Top of Supplied material

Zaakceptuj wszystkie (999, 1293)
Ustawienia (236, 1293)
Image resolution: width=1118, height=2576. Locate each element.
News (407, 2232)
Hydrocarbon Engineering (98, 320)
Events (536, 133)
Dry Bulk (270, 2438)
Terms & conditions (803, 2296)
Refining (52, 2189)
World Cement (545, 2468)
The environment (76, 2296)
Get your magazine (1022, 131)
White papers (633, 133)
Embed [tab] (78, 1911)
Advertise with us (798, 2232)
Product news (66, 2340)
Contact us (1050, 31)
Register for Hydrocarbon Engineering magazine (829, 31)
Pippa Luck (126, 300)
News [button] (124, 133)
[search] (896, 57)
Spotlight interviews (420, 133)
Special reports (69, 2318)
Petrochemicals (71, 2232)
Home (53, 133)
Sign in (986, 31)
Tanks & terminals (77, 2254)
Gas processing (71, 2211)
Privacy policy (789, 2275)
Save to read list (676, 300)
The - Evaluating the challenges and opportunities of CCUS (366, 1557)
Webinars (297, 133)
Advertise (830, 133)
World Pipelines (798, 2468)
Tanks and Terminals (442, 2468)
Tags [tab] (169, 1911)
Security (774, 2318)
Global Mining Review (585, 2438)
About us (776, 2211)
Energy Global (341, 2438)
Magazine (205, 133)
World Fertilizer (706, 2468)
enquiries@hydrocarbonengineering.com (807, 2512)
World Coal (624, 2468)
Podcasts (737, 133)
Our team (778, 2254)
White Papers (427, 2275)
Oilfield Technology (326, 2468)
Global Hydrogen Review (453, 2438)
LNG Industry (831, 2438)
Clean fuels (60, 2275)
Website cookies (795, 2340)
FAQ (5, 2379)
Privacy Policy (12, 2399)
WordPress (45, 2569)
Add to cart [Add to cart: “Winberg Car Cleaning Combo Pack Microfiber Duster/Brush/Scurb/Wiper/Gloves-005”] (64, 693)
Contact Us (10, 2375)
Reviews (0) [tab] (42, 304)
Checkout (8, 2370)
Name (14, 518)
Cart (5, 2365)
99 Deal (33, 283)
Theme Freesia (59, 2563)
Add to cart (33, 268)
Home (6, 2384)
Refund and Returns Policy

Bottom of Supplied material

▶ [Problem to work on]: Output every record without changing any wording.

▶ [Solution to the exercise]:
Zaakceptuj wszystkie (999, 1293)
Ustawienia (236, 1293)
Image resolution: width=1118, height=2576. Locate each element.
News (407, 2232)
Hydrocarbon Engineering (98, 320)
Events (536, 133)
Dry Bulk (270, 2438)
Terms & conditions (803, 2296)
Refining (52, 2189)
World Cement (545, 2468)
The environment (76, 2296)
Get your magazine (1022, 131)
White papers (633, 133)
Embed [tab] (78, 1911)
Advertise with us (798, 2232)
Product news (66, 2340)
Contact us (1050, 31)
Register for Hydrocarbon Engineering magazine (829, 31)
Pippa Luck (126, 300)
News [button] (124, 133)
[search] (896, 57)
Spotlight interviews (420, 133)
Special reports (69, 2318)
Petrochemicals (71, 2232)
Home (53, 133)
Sign in (986, 31)
Tanks & terminals (77, 2254)
Gas processing (71, 2211)
Privacy policy (789, 2275)
Save to read list (676, 300)
The - Evaluating the challenges and opportunities of CCUS (366, 1557)
Webinars (297, 133)
Advertise (830, 133)
World Pipelines (798, 2468)
Tanks and Terminals (442, 2468)
Tags [tab] (169, 1911)
Security (774, 2318)
Global Mining Review (585, 2438)
About us (776, 2211)
Energy Global (341, 2438)
Magazine (205, 133)
World Fertilizer (706, 2468)
enquiries@hydrocarbonengineering.com (807, 2512)
World Coal (624, 2468)
Podcasts (737, 133)
Our team (778, 2254)
White Papers (427, 2275)
Oilfield Technology (326, 2468)
Global Hydrogen Review (453, 2438)
LNG Industry (831, 2438)
Clean fuels (60, 2275)
Website cookies (795, 2340)
FAQ (5, 2379)
Privacy Policy (12, 2399)
WordPress (45, 2569)
Add to cart [Add to cart: “Winberg Car Cleaning Combo Pack Microfiber Duster/Brush/Scurb/Wiper/Gloves-005”] (64, 693)
Contact Us (10, 2375)
Reviews (0) [tab] (42, 304)
Checkout (8, 2370)
Name (14, 518)
Cart (5, 2365)
99 Deal (33, 283)
Theme Freesia (59, 2563)
Add to cart (33, 268)
Home (6, 2384)
Refund and Returns Policy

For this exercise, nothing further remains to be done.